Disaster averted on we went.  Soon the Navigator Wars started.  We travel with a variety of navigational aids; a standard car GPS (Garmin Nuvii) dubbed Jill, a trucker’s GPS app on the iPad called John and a paper 2009 trucker’s atlas we inherited with the rig which is the Human Navigator’s backup source.  John and Jill disagreed on the next highway and turn.  It could be critical since as some point we’d have to cross a river and bridge height and weight limits make a difference to us.  The Human Navigator (HN) tended to side with Jill, and was trying to persuade John by changing his destination and routing.  Regardless of the changes, John was adamant.  The danger in giving names to inanimate objects is that take on a personality of their own.  We all remember Hal in 2001 A Space Odyssey, right?  So HN was ragging at John saying, “what’s the matter with you, I just don’t understand”, and “don’t be an idiot John”, etc.  I tend to side with John in these disputes because I figure he’s more current than the atlas and more truck-oriented than Jill, but I always defer to the HN decision because I’m driving and can’t see all the info.  So Jill, John and HN quibbled, snarled, sniped and argued for the next 30 miles until it was decision point.  Grudgingly, HN deferred to John and off we went.

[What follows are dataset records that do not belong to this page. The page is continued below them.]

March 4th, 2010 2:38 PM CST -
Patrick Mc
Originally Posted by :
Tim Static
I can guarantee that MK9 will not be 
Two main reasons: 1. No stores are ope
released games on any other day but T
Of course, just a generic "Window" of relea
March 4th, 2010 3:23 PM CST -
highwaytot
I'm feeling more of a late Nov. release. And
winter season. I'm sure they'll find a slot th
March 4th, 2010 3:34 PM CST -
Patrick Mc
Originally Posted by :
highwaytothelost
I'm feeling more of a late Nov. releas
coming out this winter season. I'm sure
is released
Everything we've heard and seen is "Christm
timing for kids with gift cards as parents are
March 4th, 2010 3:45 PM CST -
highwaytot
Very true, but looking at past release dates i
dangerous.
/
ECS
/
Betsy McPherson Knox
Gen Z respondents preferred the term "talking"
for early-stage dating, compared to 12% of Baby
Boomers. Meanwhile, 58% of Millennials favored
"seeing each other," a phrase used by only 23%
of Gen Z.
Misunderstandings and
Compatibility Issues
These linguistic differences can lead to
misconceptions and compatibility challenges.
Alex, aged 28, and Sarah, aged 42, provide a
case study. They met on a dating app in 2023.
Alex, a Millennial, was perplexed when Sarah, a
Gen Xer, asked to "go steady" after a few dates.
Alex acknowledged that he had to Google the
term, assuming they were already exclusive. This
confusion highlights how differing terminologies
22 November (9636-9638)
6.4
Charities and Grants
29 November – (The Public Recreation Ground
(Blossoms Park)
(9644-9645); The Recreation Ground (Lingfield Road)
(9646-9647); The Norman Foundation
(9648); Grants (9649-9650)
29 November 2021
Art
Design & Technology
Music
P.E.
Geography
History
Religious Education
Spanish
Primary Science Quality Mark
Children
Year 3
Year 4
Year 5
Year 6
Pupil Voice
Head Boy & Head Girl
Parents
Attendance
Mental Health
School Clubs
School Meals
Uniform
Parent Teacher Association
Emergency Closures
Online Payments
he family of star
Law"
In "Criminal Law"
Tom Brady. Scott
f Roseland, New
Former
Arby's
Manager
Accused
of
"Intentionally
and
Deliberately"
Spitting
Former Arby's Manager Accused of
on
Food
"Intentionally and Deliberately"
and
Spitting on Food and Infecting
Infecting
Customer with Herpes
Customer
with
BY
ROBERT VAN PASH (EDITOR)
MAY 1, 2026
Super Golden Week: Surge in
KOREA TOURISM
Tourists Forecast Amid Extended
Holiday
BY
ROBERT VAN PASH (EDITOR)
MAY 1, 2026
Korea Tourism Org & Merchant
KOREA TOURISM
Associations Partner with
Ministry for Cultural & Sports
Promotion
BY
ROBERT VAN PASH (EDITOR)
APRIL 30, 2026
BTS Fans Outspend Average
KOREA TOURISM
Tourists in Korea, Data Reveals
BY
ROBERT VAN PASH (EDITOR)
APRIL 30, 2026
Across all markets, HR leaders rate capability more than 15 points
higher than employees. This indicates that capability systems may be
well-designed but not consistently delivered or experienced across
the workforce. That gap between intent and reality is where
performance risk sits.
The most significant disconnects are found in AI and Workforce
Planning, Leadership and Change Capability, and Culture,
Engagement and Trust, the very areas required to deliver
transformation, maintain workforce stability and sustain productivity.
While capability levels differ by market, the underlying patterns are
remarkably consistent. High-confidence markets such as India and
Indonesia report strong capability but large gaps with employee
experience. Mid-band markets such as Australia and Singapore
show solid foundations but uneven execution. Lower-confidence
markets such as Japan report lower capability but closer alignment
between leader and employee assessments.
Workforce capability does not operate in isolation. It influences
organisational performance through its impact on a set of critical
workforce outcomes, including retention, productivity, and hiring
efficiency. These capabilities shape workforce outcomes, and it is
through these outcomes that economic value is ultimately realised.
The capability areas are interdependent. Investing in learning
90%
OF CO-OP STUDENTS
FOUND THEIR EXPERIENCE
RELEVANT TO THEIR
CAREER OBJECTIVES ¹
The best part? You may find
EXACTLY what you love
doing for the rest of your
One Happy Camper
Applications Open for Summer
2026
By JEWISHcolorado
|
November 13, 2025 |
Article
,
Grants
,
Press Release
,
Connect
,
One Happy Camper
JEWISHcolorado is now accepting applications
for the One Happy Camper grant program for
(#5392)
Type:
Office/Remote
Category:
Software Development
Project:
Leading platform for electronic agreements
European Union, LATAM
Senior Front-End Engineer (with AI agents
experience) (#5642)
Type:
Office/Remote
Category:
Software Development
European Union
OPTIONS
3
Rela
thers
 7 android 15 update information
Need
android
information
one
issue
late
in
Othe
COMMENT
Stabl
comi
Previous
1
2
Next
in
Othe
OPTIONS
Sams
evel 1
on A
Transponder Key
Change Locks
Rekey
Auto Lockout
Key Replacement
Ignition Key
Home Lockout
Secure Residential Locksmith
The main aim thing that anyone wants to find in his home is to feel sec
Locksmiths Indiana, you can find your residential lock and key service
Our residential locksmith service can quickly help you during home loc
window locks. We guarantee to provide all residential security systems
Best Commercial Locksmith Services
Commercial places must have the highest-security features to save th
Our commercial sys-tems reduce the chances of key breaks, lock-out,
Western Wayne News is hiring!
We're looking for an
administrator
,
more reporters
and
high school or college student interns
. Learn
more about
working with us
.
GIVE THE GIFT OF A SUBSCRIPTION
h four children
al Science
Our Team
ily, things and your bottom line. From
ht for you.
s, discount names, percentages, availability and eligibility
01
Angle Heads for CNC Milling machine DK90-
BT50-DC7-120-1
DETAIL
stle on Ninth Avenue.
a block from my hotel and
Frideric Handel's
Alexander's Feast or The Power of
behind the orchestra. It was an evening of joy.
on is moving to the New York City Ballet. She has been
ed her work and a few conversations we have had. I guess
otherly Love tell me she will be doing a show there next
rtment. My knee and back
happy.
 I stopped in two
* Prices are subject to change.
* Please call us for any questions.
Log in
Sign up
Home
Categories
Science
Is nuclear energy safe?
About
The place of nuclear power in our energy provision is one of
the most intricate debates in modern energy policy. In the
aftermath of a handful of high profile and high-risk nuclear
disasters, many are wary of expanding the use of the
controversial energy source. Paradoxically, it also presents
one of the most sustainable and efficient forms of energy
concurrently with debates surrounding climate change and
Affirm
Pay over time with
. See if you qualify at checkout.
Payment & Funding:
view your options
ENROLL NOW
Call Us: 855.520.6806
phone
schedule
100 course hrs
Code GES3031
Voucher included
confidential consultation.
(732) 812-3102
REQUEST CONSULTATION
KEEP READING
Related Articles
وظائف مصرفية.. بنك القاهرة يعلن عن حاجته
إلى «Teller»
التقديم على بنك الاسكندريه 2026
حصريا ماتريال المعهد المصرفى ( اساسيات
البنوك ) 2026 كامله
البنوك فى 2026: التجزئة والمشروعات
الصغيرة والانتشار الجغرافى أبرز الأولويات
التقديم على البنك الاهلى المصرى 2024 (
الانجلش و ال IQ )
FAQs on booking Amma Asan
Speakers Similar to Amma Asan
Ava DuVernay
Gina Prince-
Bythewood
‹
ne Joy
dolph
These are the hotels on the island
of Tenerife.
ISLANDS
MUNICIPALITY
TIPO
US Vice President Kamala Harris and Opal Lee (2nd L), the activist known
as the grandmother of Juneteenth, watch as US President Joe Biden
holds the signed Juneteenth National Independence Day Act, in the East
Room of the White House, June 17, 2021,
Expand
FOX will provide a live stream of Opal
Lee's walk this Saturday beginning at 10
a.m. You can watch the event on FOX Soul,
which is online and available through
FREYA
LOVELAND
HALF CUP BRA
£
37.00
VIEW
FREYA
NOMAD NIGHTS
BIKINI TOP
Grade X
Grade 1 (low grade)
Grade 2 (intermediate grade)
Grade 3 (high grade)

15 miles of construction, a 15 minute delay at a train crossing and one construction detour and I had to concede that maybe it wasn’t John’s best day but finally we crossed into Texas.  And we’ll never know what perils we might have encountered on Jill’s route. 

Jill restored to the place of honor

 2 hours later we were at Lake Livingston State Park in Livingston, TX.  It was an 8 hour driving day; scary, exhausting and occasionally a bit tense, but we had survived to camp another day.  Our site is on the lake and very scenic.  The park is very empty this week and we’re here for 3 nights.  Plenty of time to recover.

1 comment:

  1. Katie is pretty modest about what was a brilliant and instantaneous decision to veer of the rising expressway onto a little side service offramp at the last possible minute. Her heroics may have saved our and/or Chuck's lives.